Caring for Covid-19 patients likely to cost more than R25-billion
ICU care — with a price tag of up to almost R9.5-million — is expected to be the single largest cost in treating Covid-19 patients between now and at least November, according to the modelling released on Tuesday evening, which also includes projected costs of items such as additional hospital linen, said health economist Meyer-Rath.
The cost for equipment such as ventilators, masks and oxygen, as well as the staff needed to respond to the Covid-19 epidemic, is estimated to come to between R25-billion and R31-billion.
Meyer-Rath said modelling projections are already informing how the government is responding to fill the gap both in equipment and beds.
But Silal cautions projections could change.
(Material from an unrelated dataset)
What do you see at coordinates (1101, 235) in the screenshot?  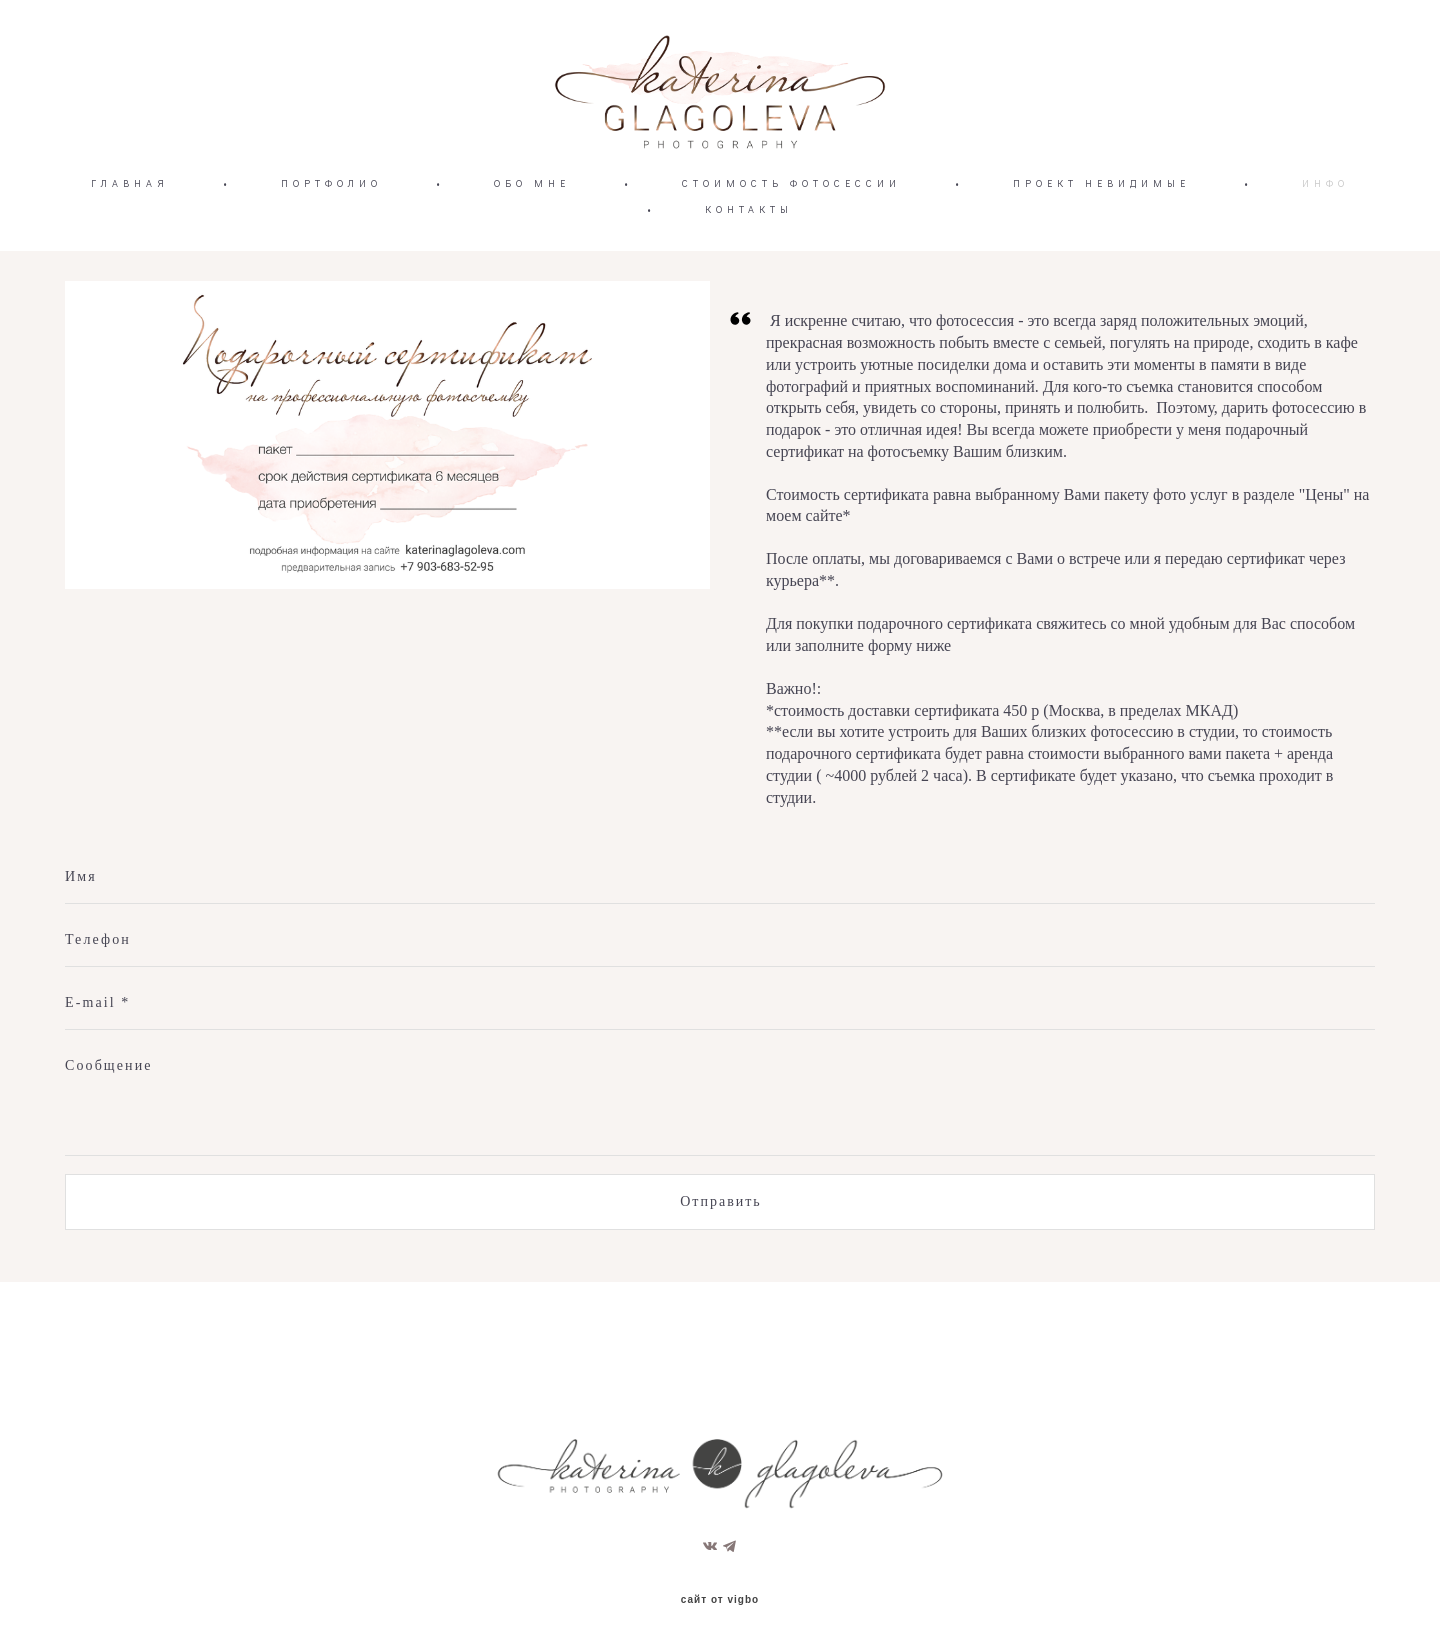 I see `ПРОЕКТ НЕВИДИМЫЕ` at bounding box center [1101, 235].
Models are being updated with new information weekly and are likely to shift as the country learns more about how the new virus is playing out locally. Initial models, Mkhize explained, were based largely on information from other countries.
Models don’t predict the future exactly, but they can help us plan for it
To build mathematical models, scientists plug in a set of assumptions based on available data. For instance, some of the data used to build the models presented on Tuesday is based on how patients in Wuhan, China fared, based on their ages. As South Africa gathers more of this kind of information locally, this data will be plugged into models.
The current models also have other limitations. For instance, researchers cautioned, there is still a lot they don’t know — this includes how the virus is spreading at very local levels in some areas. Silal added that teams also haven’t been able to account for how South Africans will change the way they live and work to protect themselves — a factor that helped to shape the trajectories of past Ebola outbreaks.
“Models are adaptable… [they] have a set of assumptions about the world, and we update those assumptions as new information becomes available,” said modeller Juliet Pulliam, who is the director of the South African Centre for Epidemiological Modelling and Analysis at Stellenbosch University.
“Models are really tools that can help you think about the future,” she said. “But they don’t tell you the future in the sense that someone with a crystal ball might tell you the future.”
Mkhize said the government will be sharing modelling information publicly more regularly from now on, after criticism about a lack of transparency.
“I think it’s a requirement as part of democracy and transparency that the public is able to engage and see and critique and criticise the models on the information that are produced,” said Wits University Professor Harry Moultrie. “That’s part of a robust scientific and academic engagement.”